Human-AI collaboration for ultrasound diagnosis of thyroid nodules: a clinical trial.
Authors
Affiliations (6)
Affiliations (6)
- Department of Otorhinolaryngology, Head and Neck Surgery and Audiology, Rigshospitalet University Hospital of Copenhagen, 2100, Copenhagen, Denmark. [email protected].
- Department of Otorhinolaryngology, Head and Neck Surgery and Audiology, Rigshospitalet University Hospital of Copenhagen, 2100, Copenhagen, Denmark.
- Institute of Clinical Medicine, Faculty of Health and Medical Sciences, University of Copenhagen, Blegdamsvej 3, 2200, Copenhagen, Denmark.
- Department of Otorhinolaryngology, Head and Neck Surgery, Zealand University Hospital, 4600, Køge, Denmark.
- Copenhagen Academy of Medical Education and Simulation (CAMES), Rigshospitalet University Hospital of Copenhagen, 2100, Copenhagen, Denmark.

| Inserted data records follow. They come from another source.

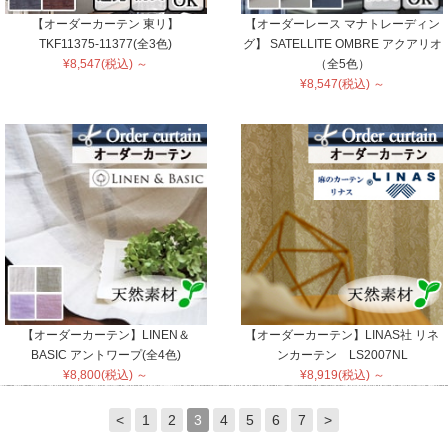
【オーダーカーテン 東リ】
【オーダーレース マナトレーディン
TKF11375-11377(全3色)
グ】 SATELLITE OMBRE アクアリオ
¥8,547(税込) ～
（全5色）
¥8,547(税込) ～
【オーダーカーテン】LINEN＆
【オーダーカーテン】LINAS社 リネ
BASIC アントワープ(全4色)
ンカーテン LS2007NL
¥8,800(税込) ～
¥8,919(税込) ～
<
1
2
3
4
5
6
7
>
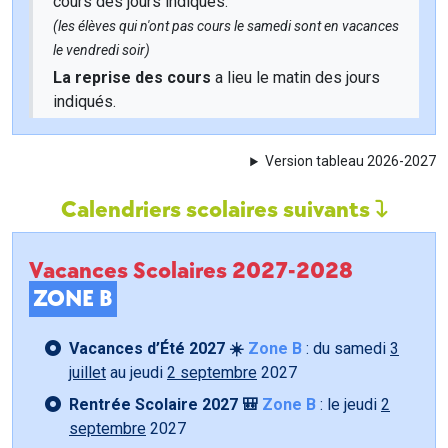
cours des jours indiqués.
(les élèves qui n'ont pas cours le samedi sont en vacances
le vendredi soir)
La reprise des cours
a lieu le matin des jours
indiqués.
Version tableau 2026-2027
Calendriers scolaires suivants
Vacances Scolaires 2027-2028
ZONE B
Vacances d’Été 2027 ☀️
Zone B
: du samedi
3
juillet
au jeudi
2 septembre
2027
Rentrée Scolaire 2027 🎒
Zone B
: le jeudi
2
septembre
2027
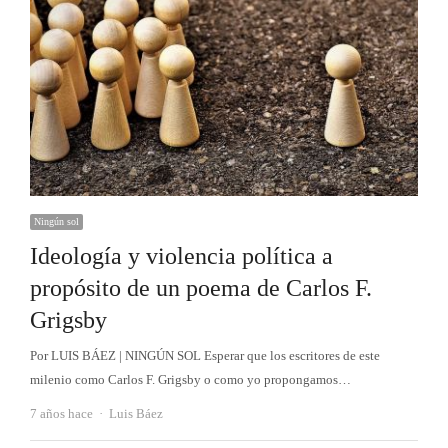
Ningún sol
Ideología y violencia política a
propósito de un poema de Carlos F.
Grigsby
Por LUIS BÁEZ | NINGÚN SOL Esperar que los escritores de este
milenio como Carlos F. Grigsby o como yo propongamos…
Autor
7 años hace
Luis Báez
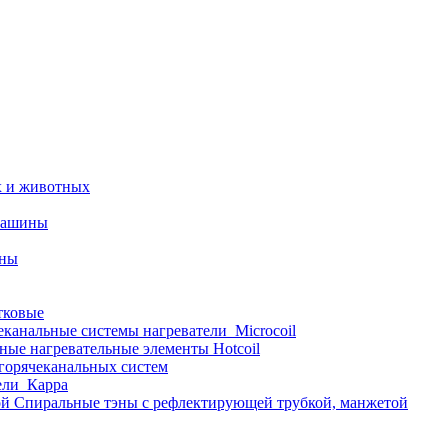
х и животных
машины
ины
тковые
еканальные системы нагреватели_Microcoil
ные нагревательные элементы Hotcoil
 горячеканальных систем
ели_Карра
Спиральные тэны с рефлектирующей трубкой, манжетой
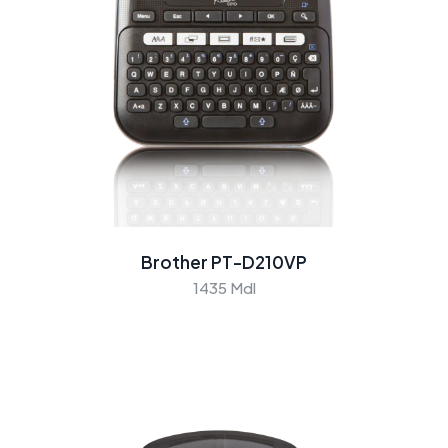
Brother PT-D210VP
1435 Mdl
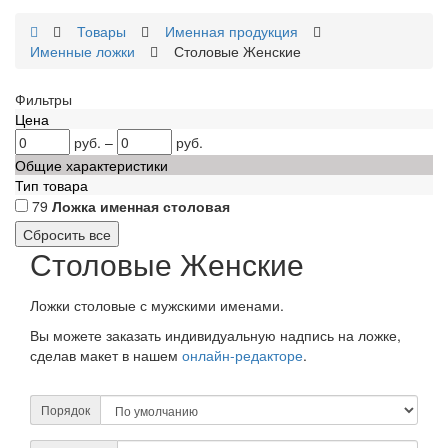
Товары
Именная продукция
Именные ложки
Столовые Женские
Фильтры
Цена
руб.
–
руб.
Общие характеристики
Тип товара
79
Ложка именная столовая
Столовые Женские
Ложки столовые с мужскими именами.
Вы можете заказать индивидуальную надпись на ложке,
сделав макет в нашем
онлайн-редакторе
.
Порядок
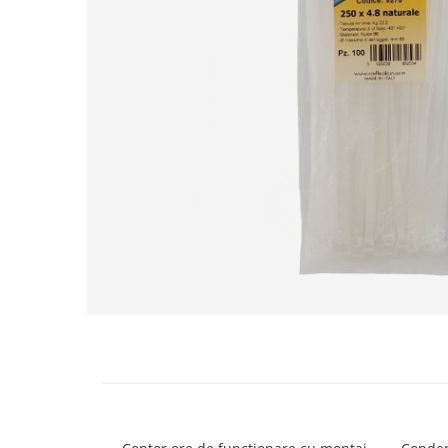
Contactoare si relee
Intrerupatoare pentru tablouri
electrice
Alte aparataje
Lampi
Industriale
Proiectoare
Stradale
Aplice si plafoniere
Panouri LED
Spoturi
Distribuie
Accesorii lampi
pe
Facebook
Banda led si accesorii
Prelungitoare
Prelungitoare casnice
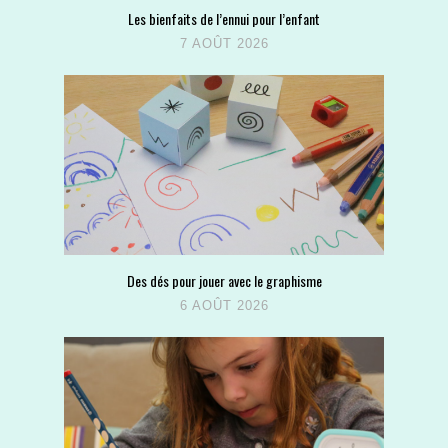
Les bienfaits de l’ennui pour l’enfant
7 AOÛT 2026
Des dés pour jouer avec le graphisme
6 AOÛT 2026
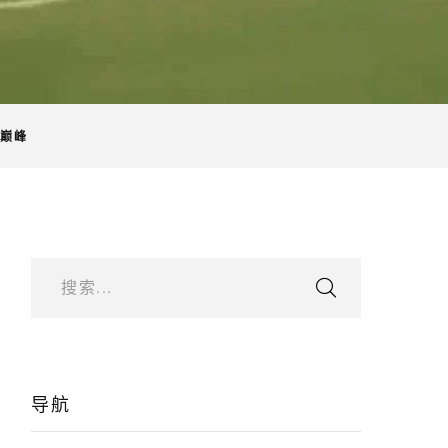
球巅峰
搜索...
导航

- Department of Obstetrics, Juliane Marie Centre, Rigshospitalet University Hospital of Copenhagen, 2100, Copenhagen, Denmark.
Abstract
This clinical trial examined how the articifial intelligence (AI)-based diagnostics system S-Detect for Thyroid influences the ultrasound diagnostic work-up of thyroid ultrasound (US) performed by different US users in clinical practice and how different US users influences the diagnostic accuracy of S-Detect. We conducted a clinical trial with 20 participants, including medical students, US novice physicians, and US experienced physicians. Five patients with thyroid nodules (one malignant and four benign) volunteered to undergo a thyroid US scan performed by all 20 participants using the same US systems with S-Detect installed. Participants performed a focused thyroid US on each patient case and made a nodule classification according to the European Thyroid Imaging Reporting And Data System (EU-TIRADS). They then performed a S-Detect analysis of the same nodule and were asked to re-evaluate their EU-TIRADS reporting. From the EU-TIRADS assessments by participants, we derived a biopsy recommendation outcome of whether fine needle aspiration biopsy (FNAB) was recommended. The mean diagnostic accuracy for S-Detect was 71.3% (range 40-100%) among all participants, with no significant difference between the groups (p = 0.31). The accuracy of our biopsy recommendation outcome was 69.8% before and 69.2% after AI for all participants (p = 0.75). In this trial, we did not find S-Detect to improve the thyroid diagnostic work-up in clinical practice among novice and intermediate ultrasound operators. However, the operator had a substantial impact on the AI-generated ultrasound diagnosis, with a variation in diagnostic accuracy from 40 to 100%, despite the same patients and ultrasound machines being used in the trial.